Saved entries
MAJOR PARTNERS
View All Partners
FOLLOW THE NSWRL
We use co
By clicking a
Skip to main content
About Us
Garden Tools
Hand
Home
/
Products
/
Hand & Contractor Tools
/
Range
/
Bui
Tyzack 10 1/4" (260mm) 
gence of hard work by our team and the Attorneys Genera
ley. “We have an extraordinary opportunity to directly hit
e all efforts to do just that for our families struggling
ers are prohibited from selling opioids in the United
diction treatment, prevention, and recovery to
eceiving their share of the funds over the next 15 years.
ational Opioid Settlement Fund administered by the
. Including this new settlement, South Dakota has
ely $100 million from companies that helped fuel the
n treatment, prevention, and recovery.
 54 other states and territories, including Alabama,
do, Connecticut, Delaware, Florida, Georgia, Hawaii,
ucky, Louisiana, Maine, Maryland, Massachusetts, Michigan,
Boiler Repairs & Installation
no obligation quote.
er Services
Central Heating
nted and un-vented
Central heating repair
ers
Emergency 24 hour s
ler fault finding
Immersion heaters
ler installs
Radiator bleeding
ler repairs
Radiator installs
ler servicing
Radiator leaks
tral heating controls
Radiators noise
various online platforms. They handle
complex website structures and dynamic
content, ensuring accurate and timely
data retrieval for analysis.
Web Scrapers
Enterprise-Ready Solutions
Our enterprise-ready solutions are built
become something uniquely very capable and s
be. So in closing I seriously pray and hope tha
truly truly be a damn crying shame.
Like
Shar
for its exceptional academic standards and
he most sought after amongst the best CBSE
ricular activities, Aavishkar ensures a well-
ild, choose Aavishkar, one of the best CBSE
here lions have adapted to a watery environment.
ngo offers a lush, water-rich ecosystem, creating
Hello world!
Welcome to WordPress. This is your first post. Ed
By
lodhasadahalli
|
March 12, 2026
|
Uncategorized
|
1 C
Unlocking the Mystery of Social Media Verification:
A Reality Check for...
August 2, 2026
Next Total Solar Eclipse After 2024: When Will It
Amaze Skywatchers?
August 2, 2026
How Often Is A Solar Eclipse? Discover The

...

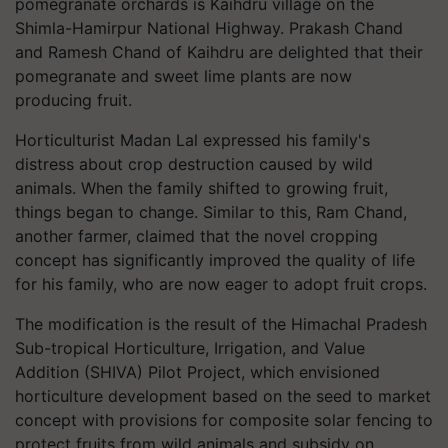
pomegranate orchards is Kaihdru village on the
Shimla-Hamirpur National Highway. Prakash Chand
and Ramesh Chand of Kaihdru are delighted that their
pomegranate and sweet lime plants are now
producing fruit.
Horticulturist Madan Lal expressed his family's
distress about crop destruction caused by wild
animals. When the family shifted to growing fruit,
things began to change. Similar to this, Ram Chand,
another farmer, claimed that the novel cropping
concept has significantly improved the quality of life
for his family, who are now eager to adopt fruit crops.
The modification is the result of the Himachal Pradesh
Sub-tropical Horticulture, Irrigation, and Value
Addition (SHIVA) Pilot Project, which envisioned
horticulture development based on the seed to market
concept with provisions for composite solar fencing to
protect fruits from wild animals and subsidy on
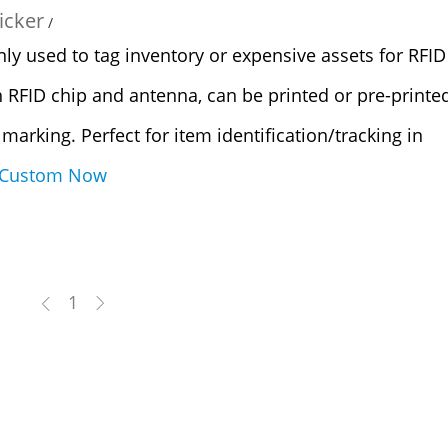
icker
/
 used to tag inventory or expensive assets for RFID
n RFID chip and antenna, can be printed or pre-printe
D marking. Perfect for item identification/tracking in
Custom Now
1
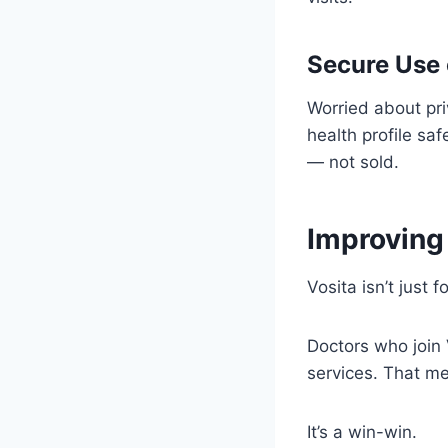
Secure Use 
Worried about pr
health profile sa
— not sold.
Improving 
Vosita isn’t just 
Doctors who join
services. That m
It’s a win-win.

- **WHAT IS EXPECTED**
Which lines in the records above contain the string "concept"? Copy them.

- **TASK RESULT**
concept has significantly improved the quality of life
concept with provisions for composite solar fencing to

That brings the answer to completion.